What you should do → Start at the line with "Реальный цвет товара" in the records below, stop at the line with "С этим товаром покупают", and return every line in that span exactly, the two end lines included.

Material shown →
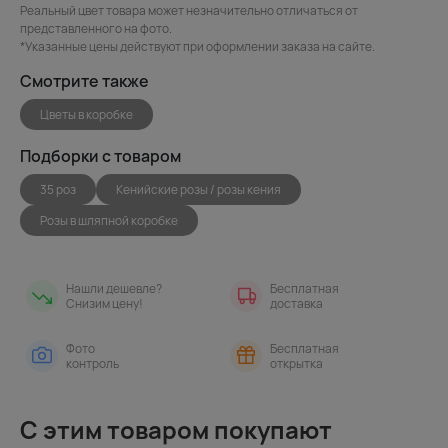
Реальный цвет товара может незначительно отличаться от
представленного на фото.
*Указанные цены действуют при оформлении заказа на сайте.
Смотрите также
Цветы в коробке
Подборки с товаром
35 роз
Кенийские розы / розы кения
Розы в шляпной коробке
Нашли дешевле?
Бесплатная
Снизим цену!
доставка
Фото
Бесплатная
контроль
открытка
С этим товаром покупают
* * *
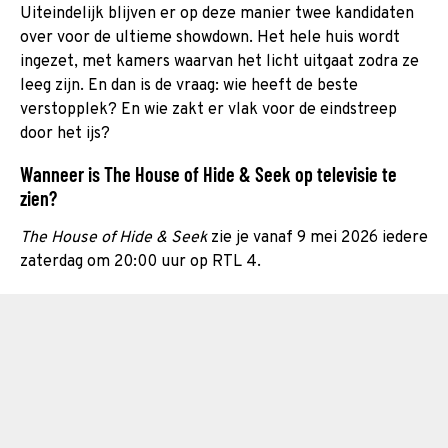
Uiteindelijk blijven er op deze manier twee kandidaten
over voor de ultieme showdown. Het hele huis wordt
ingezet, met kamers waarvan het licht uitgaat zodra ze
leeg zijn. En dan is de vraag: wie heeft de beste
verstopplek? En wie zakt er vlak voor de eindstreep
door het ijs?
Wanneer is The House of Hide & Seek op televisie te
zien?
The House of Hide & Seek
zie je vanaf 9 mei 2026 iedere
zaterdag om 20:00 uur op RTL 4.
...
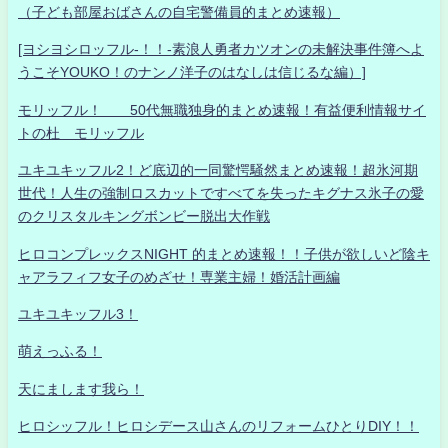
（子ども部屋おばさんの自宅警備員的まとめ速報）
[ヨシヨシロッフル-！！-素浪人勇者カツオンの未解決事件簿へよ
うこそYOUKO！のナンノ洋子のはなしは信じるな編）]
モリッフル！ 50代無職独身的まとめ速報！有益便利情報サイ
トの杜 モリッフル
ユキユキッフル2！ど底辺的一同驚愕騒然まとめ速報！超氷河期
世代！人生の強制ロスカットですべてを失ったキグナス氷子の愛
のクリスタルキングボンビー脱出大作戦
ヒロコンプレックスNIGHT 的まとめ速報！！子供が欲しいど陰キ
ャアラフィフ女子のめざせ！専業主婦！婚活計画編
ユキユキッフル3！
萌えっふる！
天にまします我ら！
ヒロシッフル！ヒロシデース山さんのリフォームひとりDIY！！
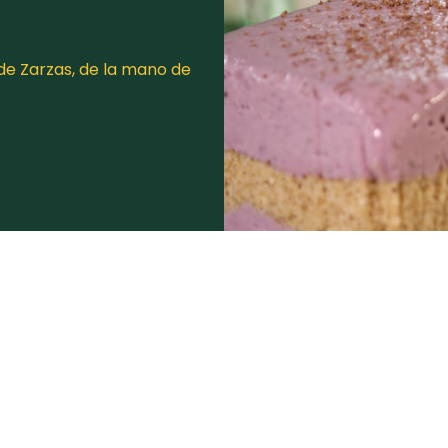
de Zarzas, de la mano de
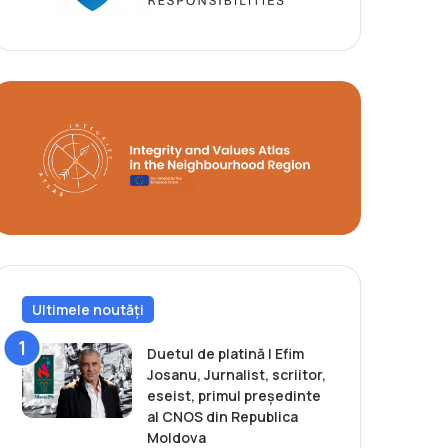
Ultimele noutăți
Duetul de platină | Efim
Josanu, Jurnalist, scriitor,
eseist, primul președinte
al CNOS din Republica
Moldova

Result →
Реальный цвет товара может незначительно отличаться от
представленного на фото.
*Указанные цены действуют при оформлении заказа на сайте.
Смотрите также
Цветы в коробке
Подборки с товаром
35 роз
Кенийские розы / розы кения
Розы в шляпной коробке
Нашли дешевле?
Бесплатная
Снизим цену!
доставка
Фото
Бесплатная
контроль
открытка
С этим товаром покупают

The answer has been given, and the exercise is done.